俺ぁ、ルイス・アスピール。 仕事はとうの昔に引退したよ。 今はな、こうして、趣味の車いじりでもしながら毎日を楽しんでるよ。 たまに息子のビクターとも一緒に整備してんだ。
「なんだ、エリザベスに話してねぇのか?」
「そういう雰囲気じゃないんだよ、親父。」
エリザベスってのはな、息子の嫁さんだ。 これがしっかりした嫁さんなんだがな、ちぃっとばかり、しっかりしすぎてんな。 あれは家庭だけで満足できる玉じゃねぇよ。 男も顔負けのワーキングジャンキーだ。
息子の目下の悩みは、嫁さんと第二子をもうける事なんだが、こればっかりは夫婦の問題だからな。 そりゃあ、孫は多い方に越したことはないし、大歓迎だよ、俺は。 ポーリンみたいな、目に入れても痛くない可愛い孫が、他にもわんさかなんてよ。
「まあ、ポーリンも、もう直学校に通う年だ。 エリザベスも今より余裕が出来るだろ。 その時に話してみたらどうだ? 案外、すんなり乗ってくるかもしれねぇぞ。」
「かなあ? そうだといいんだけれどさ。
あ、そういやさ、最近会ってないけど、 ナターシャはどうしてる?」
「ナターシャ? お前、ナターシャ使って、 エリザベスに頼もうとでも企んでんじゃねぇんだろうな?」
ナターシャというのは、俺の年の離れた従妹なんだが、これがまた癖のある女でな。
「それとなく前振りしといてもらっとこうかなって。 女同士の方が、話が盛り上がって、 エリザベスもその気になるかと思ってさ。」
「駄目だ、駄目駄目。 エリザベスもあれだが、 ナターシャもありゃあ、当分、結婚すらねぇよ。

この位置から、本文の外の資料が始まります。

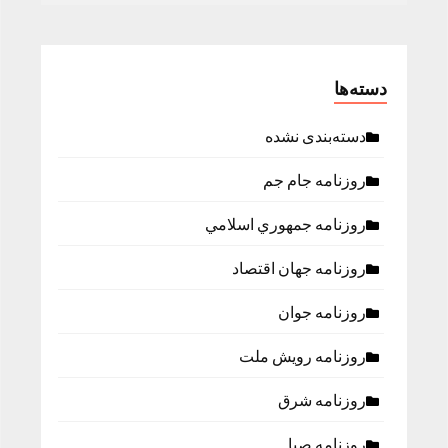
دسته‌ها
دسته‌بندی نشده
روزنامه جام جم
روزنامه جمهوري اسلامي
روزنامه جهان اقتصاد
روزنامه جوان
روزنامه رویش ملت
روزنامه شرق
روزنامه صبا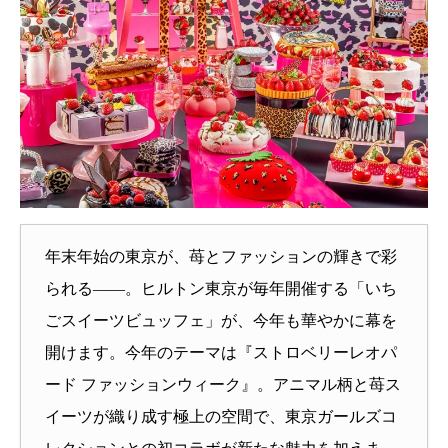
年末年始の東京が、苺とファッションの輝きで彩
られる――。ヒルトン東京が毎年開催する「いち
ごスイーツビュッフェ」が、今年も華やかに幕を
開けます。今年のテーマは『ストロベリーレオパ
ード ファッションウィーク』。アニマル柄と苺ス
イーツが織り成す極上の空間で、東京ガールズコ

頭の中は相変わらずグリルドチーズでいっぱいだかんな。 グリルドチーズとでも結婚して、 グリルドチーズの子でも産みかねねぇ。」
息子の知らねぇ話だから、それしか言わなかったが、 そのナターシャにも、気になっている男はいるんだがな。 しかし、相手はジョン・モールときたもんだ。 やっと自分の将来についても目を向けたかと思いきやだ。 よりによって何でまたあんな風変わりなシムを。 俺にはさっぱり理解できん。 エリザベスの仕事に対するジャンキー振りの方が、俺としてはまだ理解できるし、可愛いもんだ。
「自分の嫁さんだろ? 子供がもっと欲しいなら、 産んでくれねぇかなあ?ってウジウジしてねぇで、 男なら男らしく、産ませるぞ!ぐれぇの勢いで、 バシッとお前から伝えろよ。」